Petugas Komisi Pemberantasan Korupsi (KPK) melakukan penggeledahan (Foto ilustrasi).
Petugas Komisi Pemberantasan Korupsi (KPK) melakukan penggeledahan (Foto ilustrasi).
Sumber :
  • ANTARA FOTO/Adeng Bustomi

VIVA – Tim Satgas Komisi Pemberantasan Korupsi (KPK) menggeledah tiga lokasi pada Kamis, 21 Oktober 2021. Penggeledahan itu untuk mendalami dugaan suap terkait perpanjangan izin hak guna usaha (HGU) sawit di Kabupaten Kuantan Singingi.

"Dari tiga lokasi dimaksud, ditemukan dan diamankan bukti antara lain berbagai dokumen berupa catatan keuangan yang diduga terkait dengan perkara," kata Plt Juru Bicara KPK Ali Fikri kepada awak media, Jumat, 22 Oktober 2021.

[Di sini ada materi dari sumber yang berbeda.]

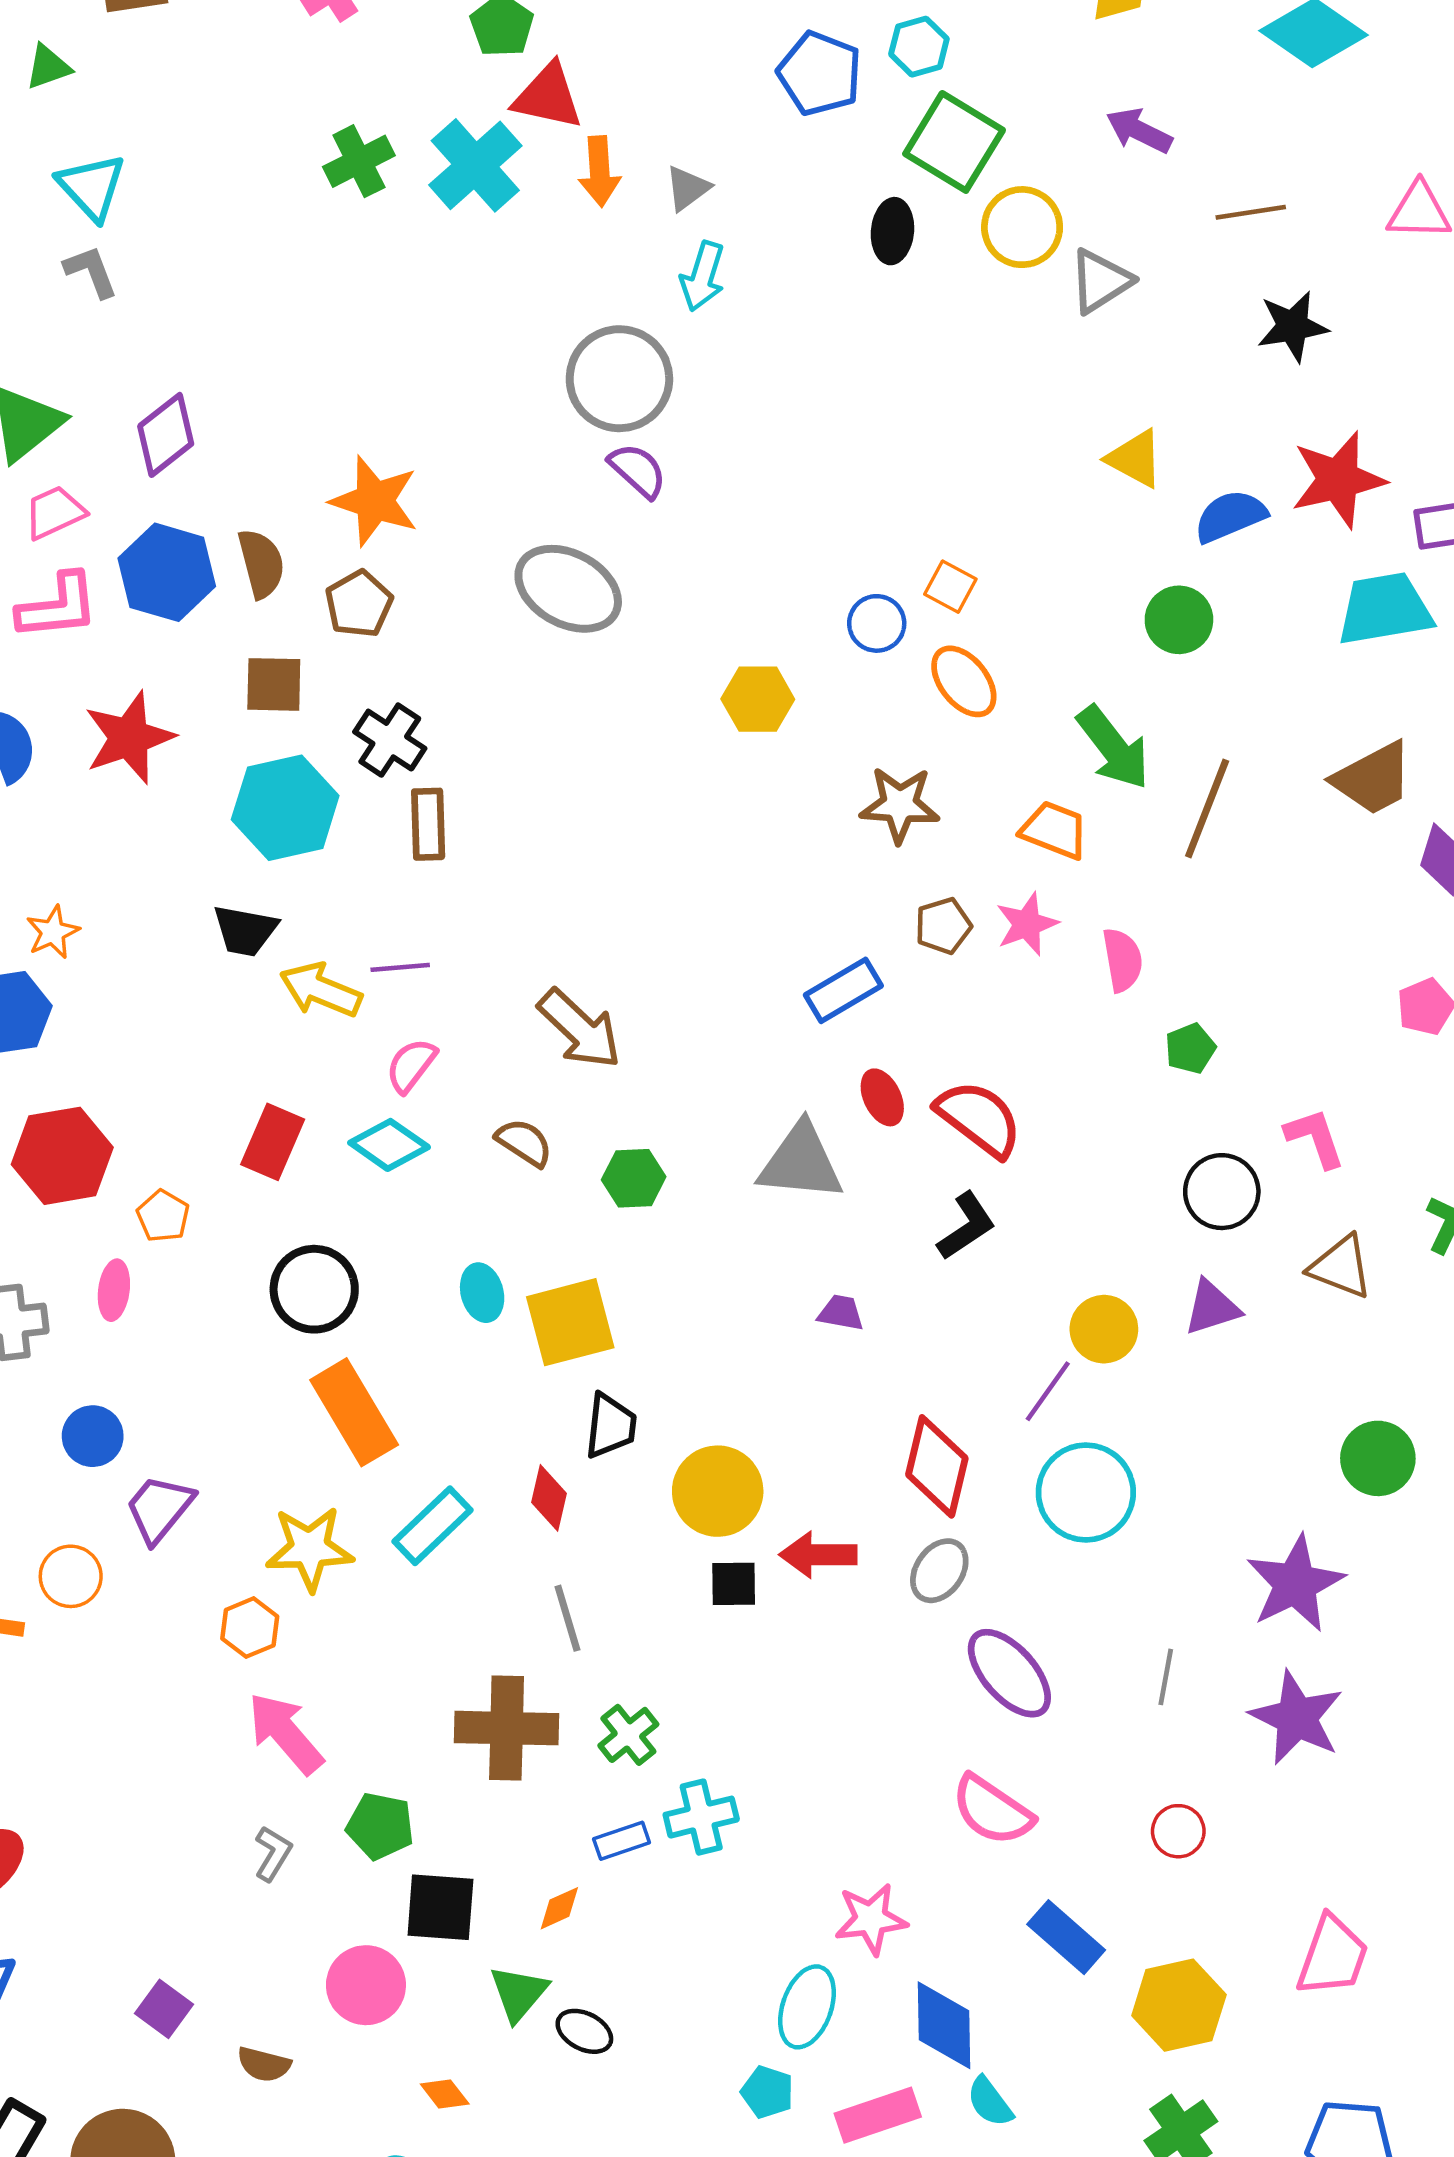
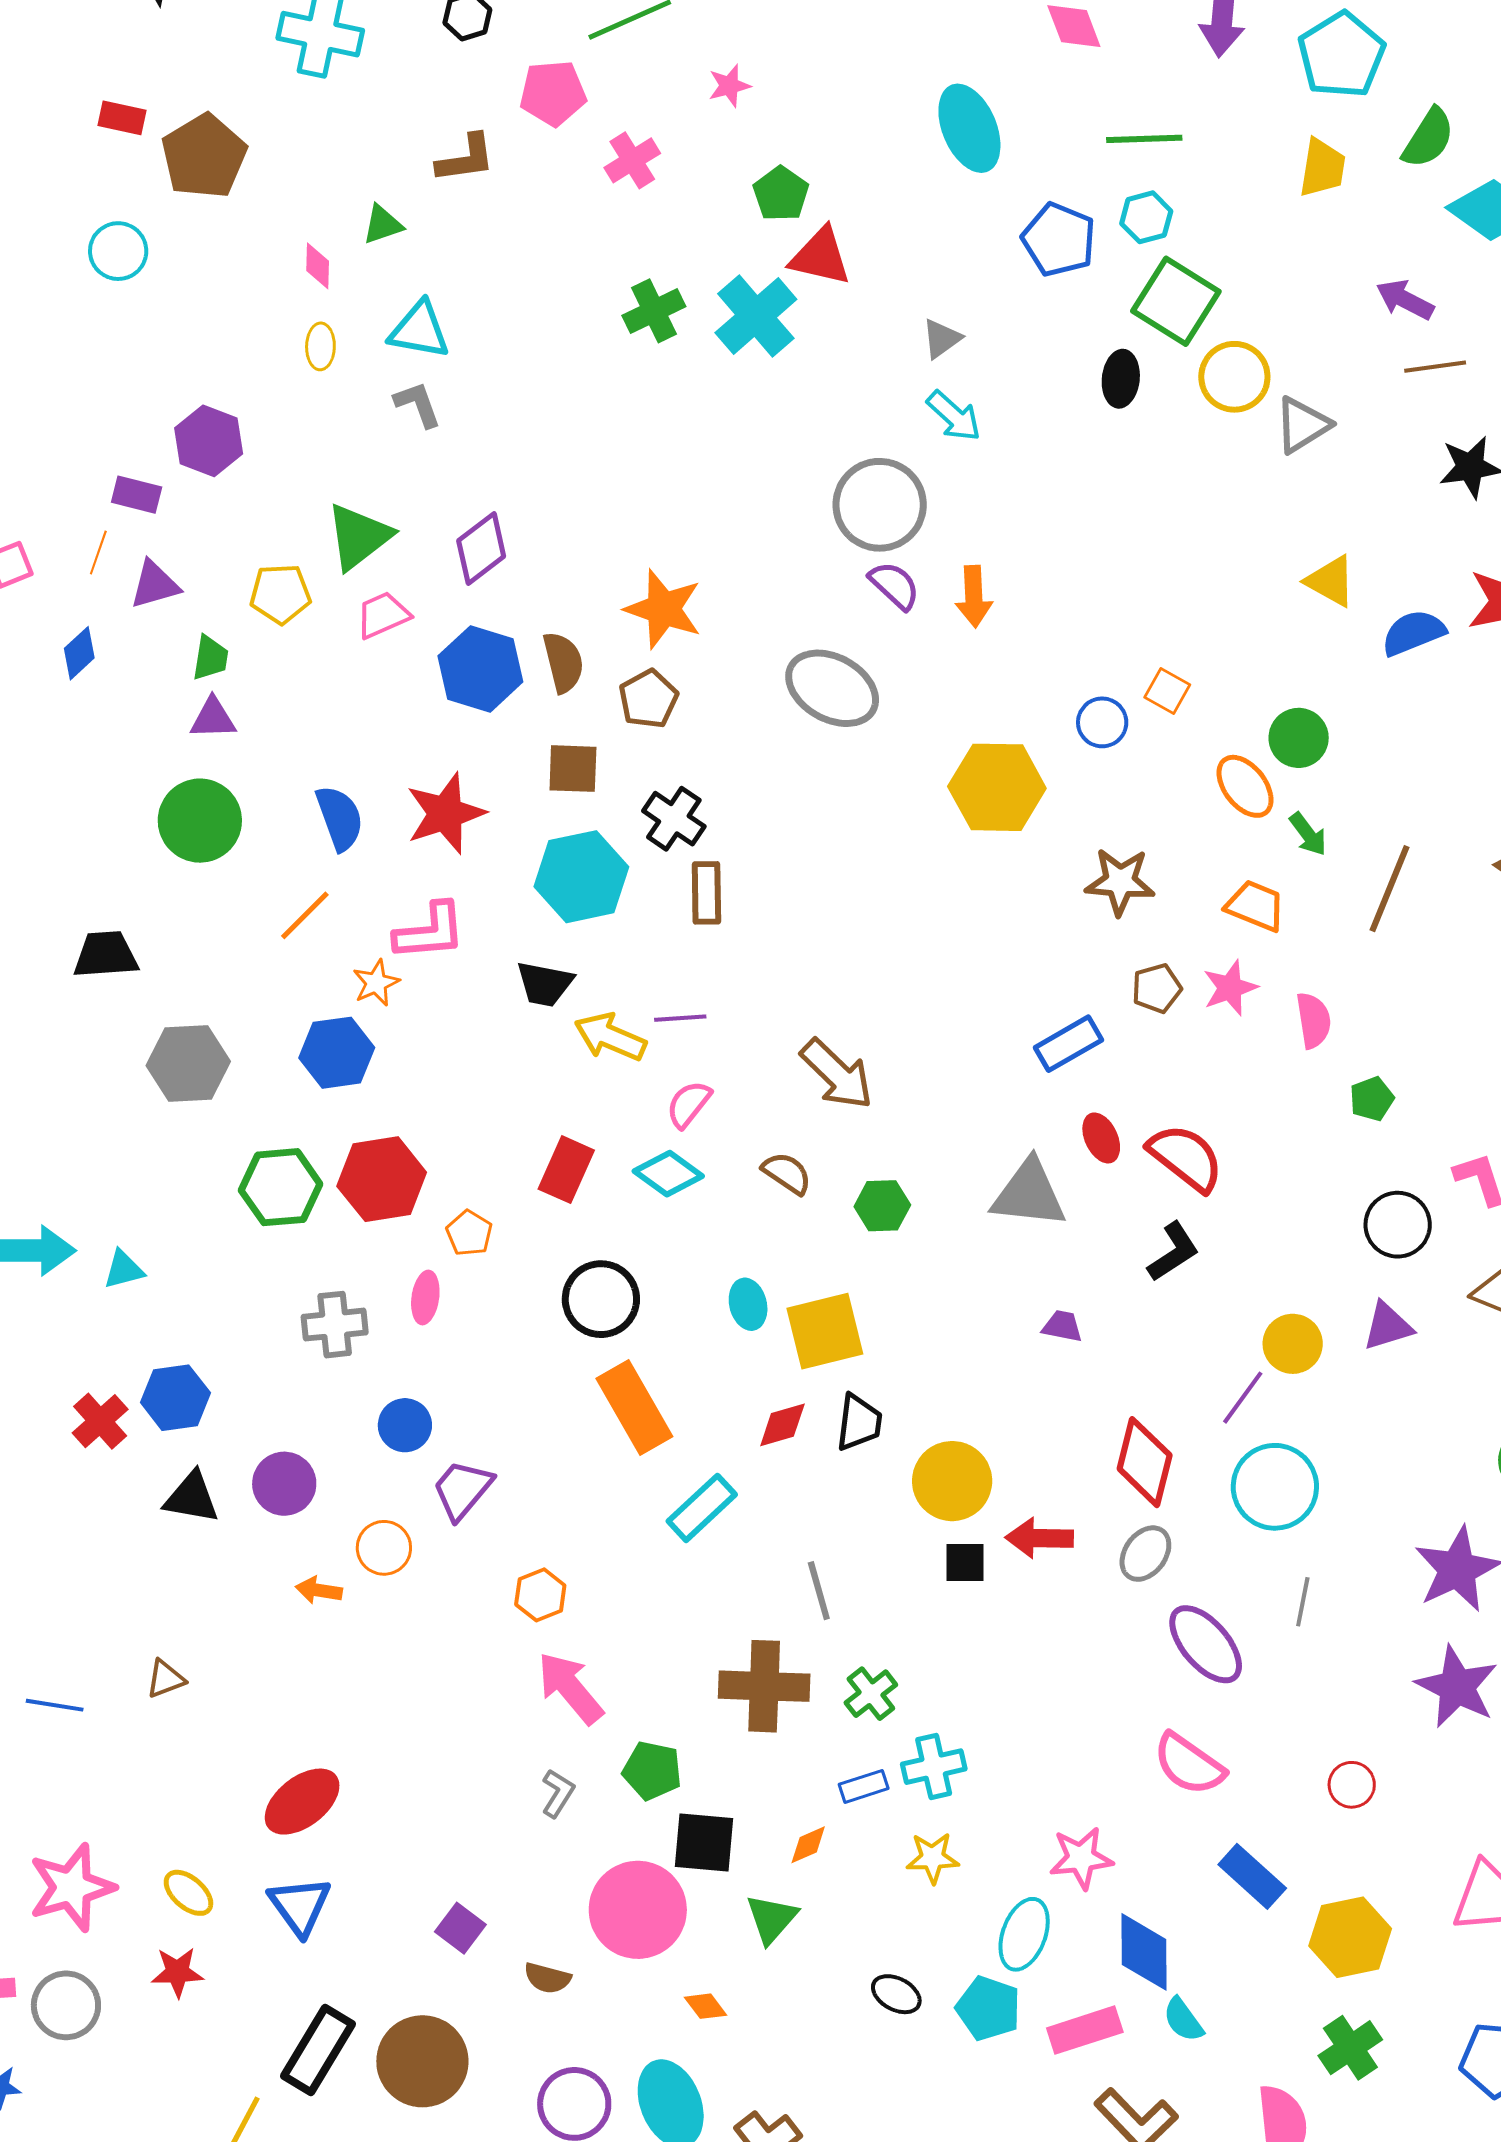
purple arrow: (1139, 131) -> (1405, 300), moved
orange arrow: (600, 171) -> (974, 596), moved
cyan triangle: (92, 187) -> (419, 330), turned -38
cyan arrow: (703, 276) -> (954, 416), turned -66
pink L-shape: (58, 606) -> (430, 931), moved
green circle: (1179, 620) -> (1299, 738), moved
orange ellipse: (964, 681) -> (1245, 786), moved
yellow hexagon: (758, 699) -> (997, 787), size x1.5
green arrow: (1113, 748) -> (1308, 834), size x0.6
red diamond: (549, 1498) -> (782, 1425), moved, turned 60
yellow star: (310, 1549) -> (933, 1858), moved, size x0.7
gray line: (1166, 1677) -> (1303, 1602), moved
pink circle: (366, 1985) -> (638, 1910), size x1.4
black ellipse: (584, 2031) -> (896, 1994), moved
cyan pentagon: (767, 2092) -> (988, 2008), size x1.4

Ali lebih jauh mengatakan tiga lokasi yang digeledah yakni kantor di Limpa Pulu, Riau; sebuah rumah di Tangkerang, Pekanbaru; dan rumah di Maharatu, Pekanbaru.

Plt Jubir KPK Ali Fikri
Photo :
  • ANTARA FOTO/Muhammad Adimaja

Plt Jubir KPK Ali Fikri

Barang bukti itu, kini dibawa ke kantor KPK. Lembaga antikorupsi segera meminta izin Dewas Pengawas (Dewas) untuk menyita barang-barang itu.

"Selanjutnya bukti-bukti tersebut akan dicocokkan keterkaitannya dengan perkara ini dan dilakukan penyitaan untuk melengkapi berkas perkara tersangka AP (Bupati nonaktif Kuansing Andi Putra) dan kawan-kawan," kata Ali.

Pada perkara ini, lembaga antirasuah menjerat dua tersangka terkait operasi tangkap tangan (OTT) di Kuansing, Riau. Mereka adalah Bupati Kuansing Andi Putra dan General Manager PT Adimulia Agrolestari Sudarso.